Sloss coined the term while running Production Engineering at Google. In his SREcon 2014 talk, Keys to SRE, he lays out the principles that still define SRE today. This article distills those ideas and connects them to how modern companies organize reliability.

I recently sat down and watched Sloss’s SREcon14 talk titled, “Keys to SRE”. Here are my notes from that talk.

In his opinion, here’s the full list of things that make SRE, SRE:

Engineering-first

  • Hire only coders
  • Common staffing pool for SRE and Dev
  • Cap SRE operational load at 50%

Reliability governance

  • Define SLAs / SLOs
  • Measure and report against them
  • Use error budgets to gate launches

Operational sustainability

  • On-call teams of sufficient size
  • Limits on events per shift
  • Mandatory, blameless postmortems

Why Reliability matters

Reliability is easy to ignore because its absence is only visible during failure. By the time users are complaining, multiple systemic issues have already accumulated and the organization is reacting too late. SRE exists to make reliability risk visible before it turns into outages.

Importantly, SRE does not try to eliminate all risk, prevent every outage, or dictate release policy. Instead, it provides a mechanism to manage tradeoffs explicitly. That mechanism is the error budget.

Error budgets align development velocity with reliability using objective signals. The process starts with the business defining an SLA: what availability or performance guarantees does the service make to its users? From that SLA, an error budget naturally follows. For example, a 99.99% SLA implies a 0.01% error budget—the amount of unreliability the service is allowed over a given period.

That error budget becomes the governing factor for releases. If the service is meeting its SLA and has remaining error budget, teams are free to release as often as they like. If reliability has slipped and the error budget is exhausted, releases pause until stability is restored and budget is earned back. There are no arbitrary freeze windows, personal gatekeepers, or subjective debates. The system’s observed reliability determines the pace of change.

This model puts development and SRE on the same side. Both want to ship faster and stay within the error budget. Because the rules are clear and measurable, teams can monitor themselves, understand the consequences of their changes, and adjust behavior without constant negotiation. Reliability stops being a source of friction and becomes a shared, data-driven constraint.

Staffing, Work, Ops Overload

In the worst possible case, you throw people at a badly functioning system, and keep it alive via manual labor. This is a tough job for anyone to be in. For Dev, operations work might seem invisible. What you can’t see, doesn’t exist. And if you do see it, working on production slows you down.

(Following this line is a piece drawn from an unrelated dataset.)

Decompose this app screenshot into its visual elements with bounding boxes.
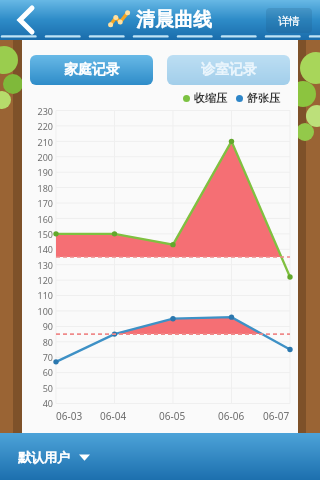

Here are six things to do, to address this.

  1. Common Staffing Pool: One more SRE, One less developer. The more operations work, the fewer features you can build.
  2. Hire only coders: They speak the same language as Dev. They know what a computer can do with code and they get bored easily. If they are willing to do the same thing thirty times manually, they’re not going to make good SREs.
  3. 50% cap on Ops work: If you succeed, work scales with traffic. If you’re not careful, you could get overrun by operations work and not have time for coding. Coding reduces work/traffic ratio. You need to leave enough time for serious coding or drown.
  4. Keep dev in the rotation: Makes sure that the Dev team seems the product in action. Nothing builds consensus on bug priorities like a couple of sleepless nights in a row.
  5. Excess operations load goes back to dev. This is a self regulating system. If they are working on operations stuff, they are building less features.
  6. SRE Portability: No requirement to stick with any project. In fact, there’s no requirement to stick with SRE. Build it and they will come. Bust it and they will leave. The threat is rarely executed, but it is powerful.

Death, taxes, and outages

SLA < 100% on every product, and that means there will be outages. They may not be fun, but they are going to happen. Not fun, but OK. Goals for each outage,

  1. Minimize impact: this means there are no NOCs. Alerts go straight to someone who is capable of fixing the issues. Alerts come with good diagnostic information, that allow engineers to narrow down and fix issues quickly. Practice a lot. How do you practice before an outage, so you can respond faster when it actually happens? You run firedrills. Google runs the Wheel of Misfortune.

  2. Prevent recurrence: Firstly, you handle the event. Then you write the post-mortem through which you understand what happened, how it happened, who knew what when etc. You need to be brutally honest about what happened. Then you reset and get ready for the next one. This means that you can handle 2 events per on call shift. Any more, and you are not able to handle them efficiently.

Running good postmortems

Keep post-mortems blameless. Focus purely on fixing technology and the processes, so that you are focussing on things that you can focus. This allows people to be open about what they did, and what happened, so you can fix them, to stop them from happening again. You create a timeline, get all the facts and create bugs for all the follow up work.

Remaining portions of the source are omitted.